------ Dataset entries

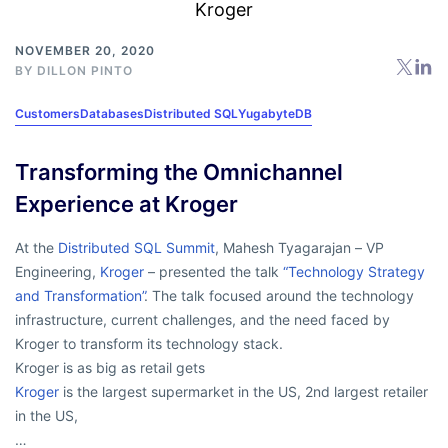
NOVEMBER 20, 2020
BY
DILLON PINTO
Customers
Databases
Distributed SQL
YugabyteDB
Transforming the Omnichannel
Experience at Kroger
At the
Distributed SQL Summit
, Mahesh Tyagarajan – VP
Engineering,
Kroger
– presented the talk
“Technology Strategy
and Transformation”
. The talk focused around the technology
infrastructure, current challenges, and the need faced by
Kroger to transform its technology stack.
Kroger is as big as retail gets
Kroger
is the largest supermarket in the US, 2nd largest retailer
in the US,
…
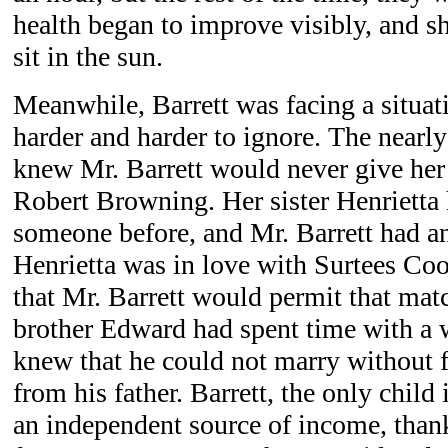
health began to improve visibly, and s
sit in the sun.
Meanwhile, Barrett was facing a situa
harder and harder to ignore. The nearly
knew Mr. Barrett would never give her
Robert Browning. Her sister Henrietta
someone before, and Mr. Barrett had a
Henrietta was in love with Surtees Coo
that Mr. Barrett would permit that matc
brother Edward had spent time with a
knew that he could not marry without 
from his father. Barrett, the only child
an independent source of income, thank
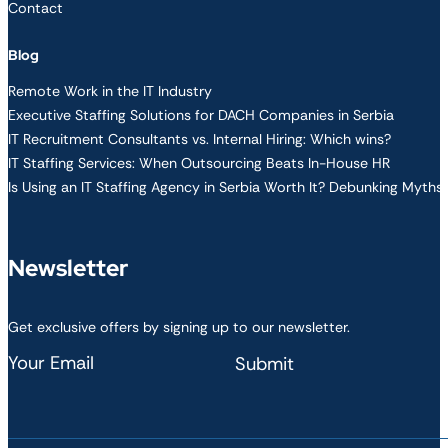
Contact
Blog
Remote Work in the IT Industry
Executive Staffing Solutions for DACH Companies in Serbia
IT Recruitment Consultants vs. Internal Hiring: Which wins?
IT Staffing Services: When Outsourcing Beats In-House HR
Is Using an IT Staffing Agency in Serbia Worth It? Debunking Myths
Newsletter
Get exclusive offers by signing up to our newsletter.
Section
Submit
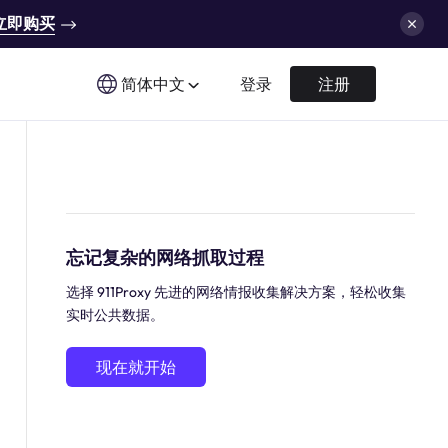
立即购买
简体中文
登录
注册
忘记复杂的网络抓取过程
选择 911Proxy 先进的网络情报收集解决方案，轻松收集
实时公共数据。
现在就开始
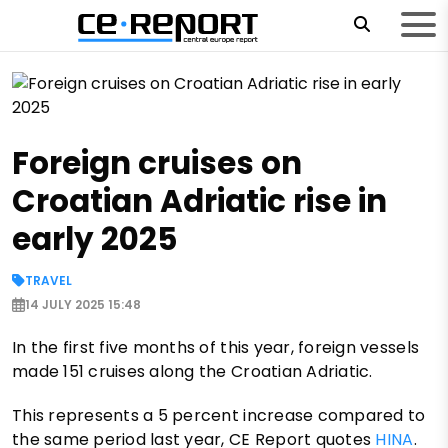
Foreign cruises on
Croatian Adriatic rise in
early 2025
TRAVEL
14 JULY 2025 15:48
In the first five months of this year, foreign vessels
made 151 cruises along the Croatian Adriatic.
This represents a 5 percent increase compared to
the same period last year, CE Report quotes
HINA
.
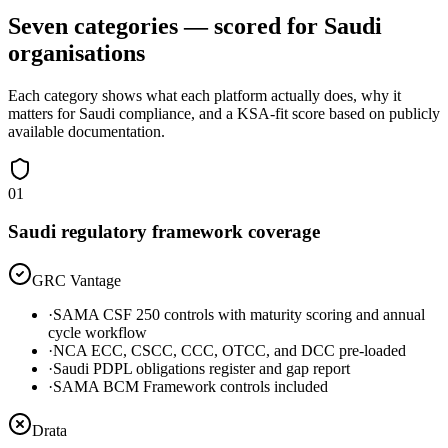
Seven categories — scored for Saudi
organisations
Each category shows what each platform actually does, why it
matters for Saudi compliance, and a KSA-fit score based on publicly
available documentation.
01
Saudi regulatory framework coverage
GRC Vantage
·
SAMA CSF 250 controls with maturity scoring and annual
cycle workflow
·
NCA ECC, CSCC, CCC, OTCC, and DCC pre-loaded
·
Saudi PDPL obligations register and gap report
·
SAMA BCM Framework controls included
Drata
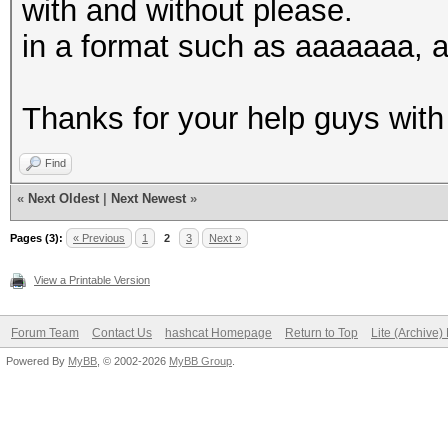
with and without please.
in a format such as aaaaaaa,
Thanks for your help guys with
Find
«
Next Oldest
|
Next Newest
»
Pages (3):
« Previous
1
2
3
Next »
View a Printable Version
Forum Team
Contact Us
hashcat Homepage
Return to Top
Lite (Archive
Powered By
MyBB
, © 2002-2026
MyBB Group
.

------------

▶ Problem details
Once the pictures are set aside, give every line above again without alteration.

▶ Answer for this exercise
NOVEMBER 20, 2020
BY
DILLON PINTO
Customers
Databases
Distributed SQL
YugabyteDB
Transforming the Omnichannel
Experience at Kroger
At the
Distributed SQL Summit
, Mahesh Tyagarajan – VP
Engineering,
Kroger
– presented the talk
“Technology Strategy
and Transformation”
. The talk focused around the technology
infrastructure, current challenges, and the need faced by
Kroger to transform its technology stack.
Kroger is as big as retail gets
Kroger
is the largest supermarket in the US, 2nd largest retailer
in the US,
…
health began to improve visibly, and s
sit in the sun.
Meanwhile, Barrett was facing a situa
harder and harder to ignore. The nearly
knew Mr. Barrett would never give her
Robert Browning. Her sister Henrietta
someone before, and Mr. Barrett had a
Henrietta was in love with Surtees Coo
that Mr. Barrett would permit that matc
brother Edward had spent time with a
knew that he could not marry without 
from his father. Barrett, the only child
an independent source of income, thank
Contact
Blog
Remote Work in the IT Industry
Executive Staffing Solutions for DACH Companies in Serbia
IT Recruitment Consultants vs. Internal Hiring: Which wins?
IT Staffing Services: When Outsourcing Beats In-House HR
Is Using an IT Staffing Agency in Serbia Worth It? Debunking Myths
Newsletter
Get exclusive offers by signing up to our newsletter.
Section
Submit
立即购买
简体中文
登录
注册
忘记复杂的网络抓取过程
选择 911Proxy 先进的网络情报收集解决方案，轻松收集
实时公共数据。
现在就开始
Foreign cruises on
Croatian Adriatic rise in
early 2025
TRAVEL
14 JULY 2025 15:48
In the first five months of this year, foreign vessels
made 151 cruises along the Croatian Adriatic.
This represents a 5 percent increase compared to
the same period last year, CE Report quotes
HINA
.
Seven categories — scored for Saudi
organisations
Each category shows what each platform actually does, why it
matters for Saudi compliance, and a KSA-fit score based on publicly
available documentation.
01
Saudi regulatory framework coverage
GRC Vantage
·
SAMA CSF 250 controls with maturity scoring and annual
cycle workflow
·
NCA ECC, CSCC, CCC, OTCC, and DCC pre-loaded
·
Saudi PDPL obligations register and gap report
·
SAMA BCM Framework controls included
Drata
with and without please.
in a format such as aaaaaaa,
Thanks for your help guys with
Find
«
Next Oldest
|
Next Newest
»
Pages (3):
« Previous
1
2
3
Next »
View a Printable Version
Forum Team
Contact Us
hashcat Homepage
Return to Top
Lite (Archive
Powered By
MyBB
, © 2002-2026
MyBB Group
.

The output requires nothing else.